1. トップページ
  2. 腹八分目
  3. うな重(松)・いちのや

うな重(松)

老舗ならではの上品な芳ばしさ

いちのや

埼玉県川越市松江町

子供の頃から「うな重」が大好き。昔から安くはなかったけど、今ほど高級ではなかった。どうして今はこうも高いのか。でも、高くても美味しいウナギを食べたくなっちゃう。どうせ食べるなら一流を食べたい。埼玉県の川越市には「いちのや」という老舗の名店がある。天保3年(1832)創業というから、かなり古い。とにかく川越でウナギと言ったらこの「いちのや」が一番有名かな。何度か行ったことがあるけど、本当に贅沢品だからなかなか手が出ない。でも食べたい。
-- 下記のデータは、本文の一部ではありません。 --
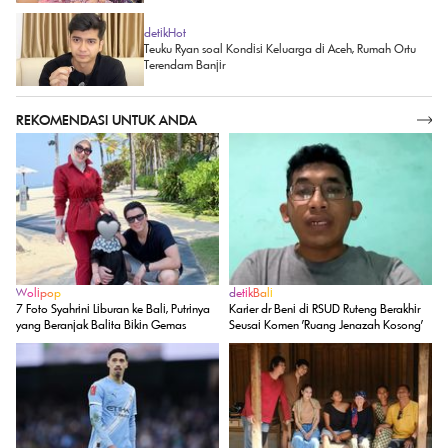
detikHot
Teuku Ryan soal Kondisi Keluarga di Aceh, Rumah Ortu
Terendam Banjir
REKOMENDASI UNTUK ANDA
SELENGKAPNYA
Wolipop
detikBali
7 Foto Syahrini Liburan ke Bali, Putrinya
Karier dr Beni di RSUD Ruteng Berakhir
yang Beranjak Balita Bikin Gemas
Seusai Komen 'Ruang Jenazah Kosong'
そして、この年、新型コロナによる非常事態宣言で影響で世の中は自粛ムード。なかなか外出はしづらい雰囲気。そこで「いちのや」は「テイクアウトで予防対策」という免疫力向上キャンペーンを始めていた。通常より割引価格にしてくれていたので、これはチャンスとばかりに飛びついてみた。テイクアウトとはいえ、高級感ある紙の弁当箱で上品な感じ。蓋を開けると芳ばしい焦げの匂い。ホカホカのうちにさっそく頬張ってみると、ふんわりと柔らかながらも芳ばしく焼けているバランスがとても新鮮。秘伝のタレも、甘すぎないところが昔ながらのうな重って感じ。素朴というより、大人の味って感じ。他の蒲焼きとは何が違うのか?一般的な関東風は白焼きしたのち蒸し、タレをつけて焼き直すのだけど、いちのやは、白焼きせずに生のまま蒸してから焼くのだそう。それがこの微妙な食感に変化を与えているのかな。外側はカリッとまでは行かないまでもしっかりと焼き目が入って、それでいて中はふんわり。蒸しているので余計な脂も感じないから非常にあっさり。また、タレもサラサラとしたタレなので、そのあっさり感が相乗効果で癖を感じさせない。ウナギ本来の味を感じるような気がする。また、焼き立ては旨い。なんといっても味がはっきりとしている。冷凍ものとかだと、どうしても味がしみ込んでしまって、少しボケてしまうけど、焼き立ては表面、皮、身がそれぞれ個性を出しているよね。やはり、いつも食べている冷凍ものとは一味も二味も違うね。そんな感じで無我夢中で食べてしまう。上品にゆっくり食べるのもありだけど、やはりうな重はガツガツと食べるのが最高に美味しいと思うのでした。